Vers la peinture : du mûr pour la toile
Influencé par le mouvement hip hop dès ses débuts, son langage visuel et conceptuel s’appuie sur une iconographie résolument urbaine, des tags et autres typologies de graffiti constitueront ses premières productions plastiques. Au travers de ses streetcréations, Seencelor labombe met en branle les attributs contestations du graffiti, la rue comme support, les murs comme matière de travail. « Ses lectures, ses voyages et ses rêves, les femmes, et les rues nourrissent son regard »5.

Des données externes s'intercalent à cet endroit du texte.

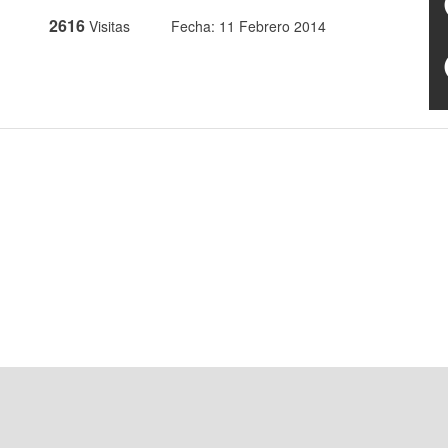
2616
Visitas
Fecha: 11 Febrero 2014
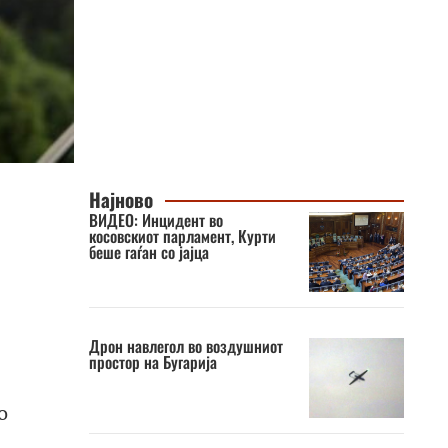
Најново
ВИДЕО: Инцидент во
косовскиот парламент, Курти
беше гаѓан со јајца
Дрон навлегол во воздушниот
простор на Бугарија
о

Néanmoins, loin de se confiner dans les carcans du Street art, il tend à explorer une autre branche de l’écriture plastique, celle picturale. C’est dans cette veine qu’il aime souligner : « Commençant par la calligraphie par le truchement du Street Art à Lomé, et étant graffeur dans l’âme, la peinture a été pour moi la seconde matière intégrée à ma production ». Ses toiles, qui oscillent entre l’impressionnisme et l’expressionisme, dépeignent, dénoncent, et captent bien de fois les pérégrinations émotionnelles de ses contemporains. Des couleurs, et aplats de peintures, Seencelor labombe fait naître l’émotion.
Steven Adjaï
1 Jean Baudrillard (1929-2007) est un philosophe français théoricien de la société contemporaine, connu surtout pour ses analyses des modes de médiation et de communication de la postmodernité. Son article intitulé Kool Killer ou insurrection par les signes fait office de référence pour l’étude des graffiti contemporains de New York.
2 Extrait de l’édito du commissaire de l’exposition « Histoire(s) de graffitis » Laure Pressac au Château de Vincennes (6 juin au 11 novembre 2018), Paris, France.
3 Throw up, fresque, master piece, light graffiti…
4 La sincérité qui le caractérise, et le chant des oiseaux aux aurores font office d’origine à son blaze.